Su respuesta fueron las comunicaciones, la industria, la higiene y la urbanización sostenidas por la ciencia y la tecnología. Gracias al desarrollo de las fuerzas productivas, la humanidad dejaría de estar atenida al clima, las plagas, la enfermedad y otras eventualidades. Gracias a la tecno-ciencia, la incertidumbre, la terrible incertidumbre en que vivían las sociedades agrarias, sería cosa del pasado.

Al principio pareció que sí, que la penuria extrema que no hacía excepciones iba quedando atrás. Es verdad que en el nuevo orden había ricos y pobres, y que los pobres pasaban hambre. Pero era un hambre socialmente localizada. La última gran hambruna europea ocurrió hace más de 150 años.

En la segunda mitad del siglo pasado los países desarrollados conforme al paradigma de la modernidad fueron sociedades opulentas, sociedades de la abundancia donde el problema no era la escasez sino el consumismo. Y gracias al llamado desarrollo –que era el progreso de los demorados– también en la periferia se multiplicaba para algunos la oferta de satisfactores.

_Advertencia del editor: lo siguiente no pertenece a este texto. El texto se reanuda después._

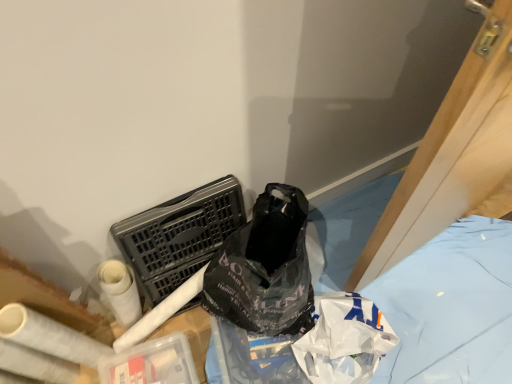 Question: From the image's perspective, would you say black plastic laundry basket at center-left is shown under black plastic bag at lower right?

Choices:
 (A) no
 (B) yes

Answer: (A)

Question: From the image's perspective, is black plastic laundry basket at center-left on black plastic bag at lower right?

Choices:
 (A) no
 (B) yes

Answer: (B)

Question: From a real-world perspective, is black plastic laundry basket at center-left over black plastic bag at lower right?

Choices:
 (A) yes
 (B) no

Answer: (A)

Question: Considering the relative sizes of black plastic laundry basket at center-left and black plastic bag at lower right in the image provided, is black plastic laundry basket at center-left wider than black plastic bag at lower right?

Choices:
 (A) no
 (B) yes

Answer: (A)

Question: Can we say black plastic laundry basket at center-left lies outside black plastic bag at lower right?

Choices:
 (A) no
 (B) yes

Answer: (B)

Question: Is black plastic bag at lower right inside the boundaries of black plastic laundry basket at center-left, or outside?

Choices:
 (A) inside
 (B) outside

Answer: (B)

Question: Is point (485, 274) positioned closer to the camera than point (173, 244)?

Choices:
 (A) closer
 (B) farther

Answer: (B)

Question: Considering the positions of black plastic bag at lower right and black plastic laundry basket at center-left in the image, is black plastic bag at lower right taller or shorter than black plastic laundry basket at center-left?

Choices:
 (A) short
 (B) tall

Answer: (A)

Question: In terms of width, does black plastic bag at lower right look wider or thinner when compared to black plastic laundry basket at center-left?

Choices:
 (A) thin
 (B) wide

Answer: (B)

Question: From the image's perspective, relative to black plastic bag at lower right, is black plastic laundry basket at center-left above or below?

Choices:
 (A) above
 (B) below

Answer: (A)

Question: In terms of width, does black plastic laundry basket at center-left look wider or thinner when compared to black plastic bag at lower right?

Choices:
 (A) wide
 (B) thin

Answer: (B)

Question: In terms of height, does black plastic laundry basket at center-left look taller or shorter compared to black plastic bag at lower right?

Los críticos del sistema nos concentrábamos entonces en la pobreza relativa, en la desigualdad extrema que excluía a las mayorías de las mieles del sistema. Decíamos que la opulencia de unos cuantos se alimentaba de la miseria de los más. Teníamos razón. Y seguimos teniendo razón.

Pero conforme se aproximaba el fin del siglo un nuevo fantasma comenzó a recorrer el mundo: el fantasma de la crisis general, de la crisis sistémica, de la crisis multidimensional y unitaria, de la Gran Crisis que hoy nos acongoja. Una amenaza inédita que encarnaba en una nueva cabalgata de jinetes apocalípticos: la contaminación de aire, tierra y agua, el cambio climático mercadogénico, el agotamiento progresivo del petróleo fácil y de los metales útiles, el abatimiento de numerosos mantos freáticos con la consecuente escasez de agua dulce, el fin de la insostenible superabundancia alimentaria producto de la “revolución verde”, la pérdida de biodiversidad, las nuevas pandemias universales de velocísima propagación y, como cereza del pastel envenenado, una más de las ya conocidas crisis recesivas de la economía, pero que ahora se globalizaba mucho más rápido que las del pasado y también duraba mucho más.

Y poco a poco nos fuimos percatando de que las fuerzas productivas de la modernidad capitalista eran también destructivas, de que el presunto dominio de la naturaleza oculta el ecocidio, de que el abuso de los agroquímicos acaba con fertilidad de la tierra, de que los súper antibióticos engendran súper bacterias, de que la multiplicación de los automóviles es inversamente proporcional a la movilidad, de que los niños rollizos y cachetones no son sanos sino candidatos a las enfermedades cardiovasculares y la diabetes precoz, de que, en fin, tras de la apariencia de abundancia hay una profunda escasez manifiesta en el enrarecimiento de las condiciones naturales y sociales de la existencia humana. Algunos lo venían diciendo desde hace más de medio siglo, pero para el cruce de los milenios ya era inocultable: la Gran Crisis es, como las de antes, es una crisis de escasez que nos afrenta como especie, que nos empuja hacia una pobreza cada vez más abarcadora, cada vez más absoluta.

Sin duda una de las primeras manifestaciones de la Gran Crisis es la profundización de las diferencias sociales, es el incremento de la pobreza relativa que por algunos años pareció atenuarse. En el hundimiento del Titanic los primeros en ahogarse son los que viajan en tercera, pero luego se ahogan los de primera y al final también los que tenían camarotes de lujo. Y si se hunde este Titanic, el Titanic civilizatorio, no se salva ni Dios.